Plus 1 or however many pluses there are about this. Exactly right. The Motobecane line of TI bikes are all made in Taiwan and represent the absolute best value in TI bikes bar none on the market today. The next closest price competitor is Habanaro, and theirs are made in China, and will easily cost another $800 to $1000 more for a equivalant equipped Hab which at that point you could buy a Lysnkey and have it built in America.

BD won't ship to Australia and other areas but if you know someone in the America you could have it shipped to them and have them forward it to you! Of course you will have to pay your friend the postage.


----------



## thehighend (Mar 9, 2010)

onlineflyer, I read recently that Pride went out of business.


----------



## H5N1 (Mar 31, 2012)

Quite right. The more I ask around about Taiwanese Ti, the more I realize how inter-connected it is. I got a reply from ORA today, the OEM for Motobecane's titanium offerings, and the director of marketing let slip that Rikulau's custom bikes also come from ORA's factory floor.


----------



## Dajianshan (Jul 15, 2007)

I am pretty sure you can opt for custom paint. A friend of mine bought a 953 frame from them and had it done up with a custom Grateful Dead paint job.


----------



## H5N1 (Mar 31, 2012)

Currently looking at Rikulau, who have an impressive menu of titanium and steel on their website. Trouble is, they have not updated the main site to reflect their current production.
eg.
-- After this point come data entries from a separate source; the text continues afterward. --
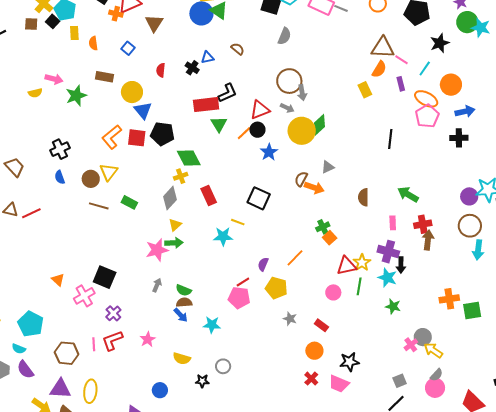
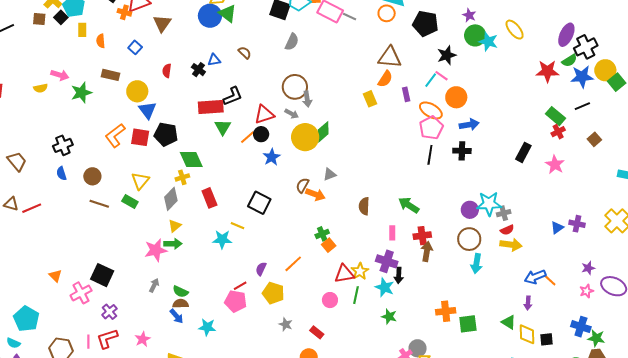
pink line: (401, 60) -> (441, 76), moved
black line: (390, 139) -> (430, 155), moved
yellow triangle: (109, 172) -> (140, 181), moved

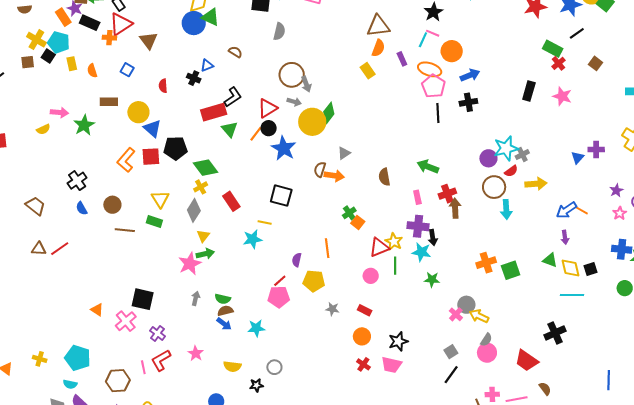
blue star: (272, 157) -> (284, 148), size x1.4
red semicircle: (507, 230) -> (511, 171), moved
orange line: (293, 264) -> (327, 248), turned -42

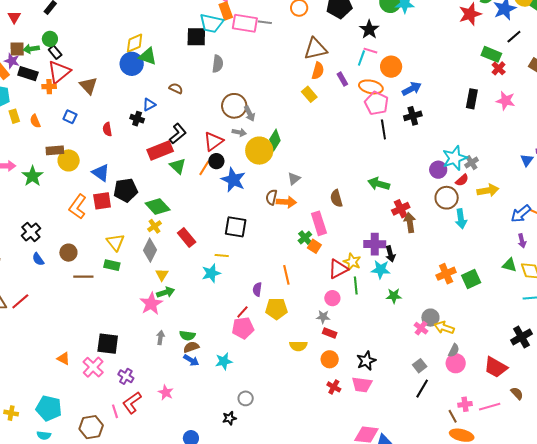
yellow circle: (138, 112) -> (69, 160), moved
pink rectangle: (417, 197) -> (319, 223), moved, size x1.6
gray star: (332, 309) -> (323, 317), moved
yellow semicircle: (232, 366) -> (298, 346), moved

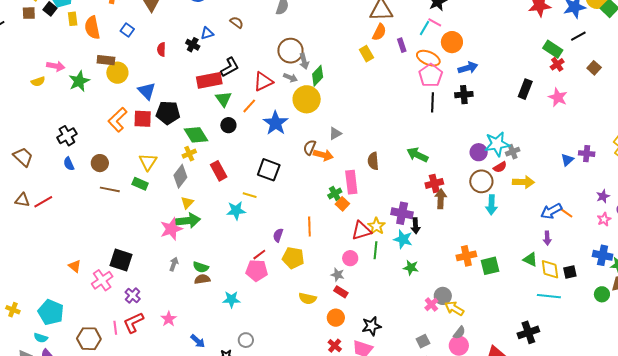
orange semicircle: (35, 121) -> (92, 28), size x1.6
green diamond: (275, 140) -> (318, 76), moved
black circle: (216, 161) -> (228, 125), moved
green arrow: (166, 292) -> (188, 221), size x1.4
blue arrow: (191, 360) -> (198, 341), moved

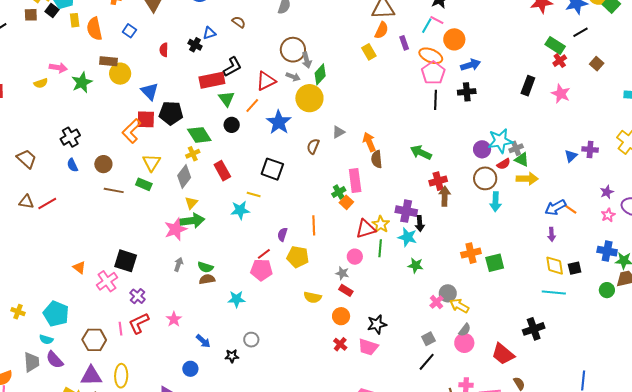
orange L-shape: (118, 120) -> (131, 131), moved
orange arrow: (323, 155) -> (369, 142), moved, turned -126
green triangle: (530, 259) -> (522, 159), moved

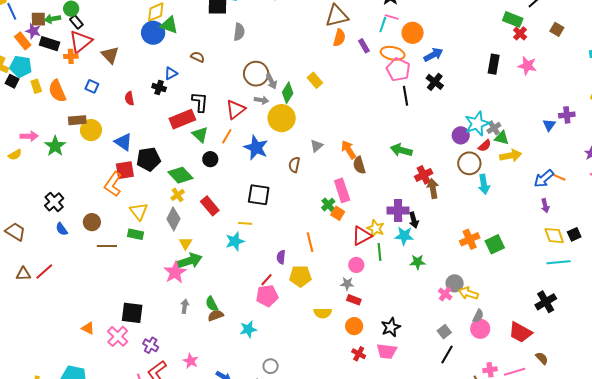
yellow rectangle: (369, 52) -> (315, 80), moved
black L-shape: (232, 67) -> (200, 102), turned -45
black cross: (467, 92) -> (435, 82), turned -36
green semicircle: (205, 267) -> (212, 304), turned 56

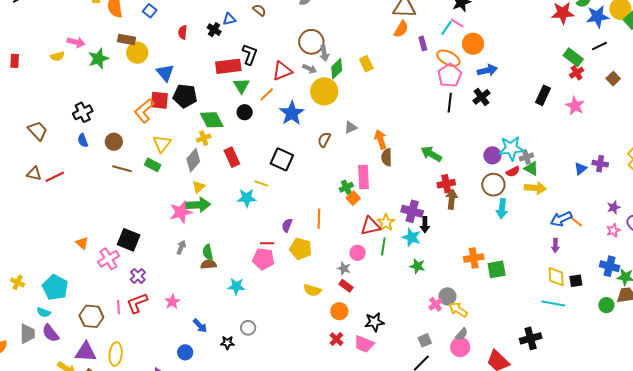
red line: (266, 280) -> (267, 243), turned 32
The Master was their top of the line frame, and the Protege was the next one down. The Protege is dicontinued, but it's still there on the site anyway.
The current lineup in titanium is a 6al Master and double-butted 3al Master.
I've had great e-mail exchanges with a guy named Chengnon. I think he's the main rep. Went to to LBS he recommended and looked at the 2012 catalog... it's on the website menu bar.
The finish options for the Ti series are not really my style. They're very...well... Asian, ie. umgapatschka. More suited to the local market.


----------



## H5N1 (Mar 31, 2012)

So they're all made one-off then? How long did he wait?


----------



## H5N1 (Mar 31, 2012)

I'm up for something simple and understated. There's a pic of a prototype Master with an integral Ti seatpost. It has a simple bead-blasted scheme with the Rikulau name. That would suit me fine.


----------



## froze (Sep 15, 2002)

The Motobecane series of road TI bikes look very similar to the Rikulau Master series of Ti bikes. Are those Rikulau similarly priced with the Motobecanes?

Where can we find the prices?


----------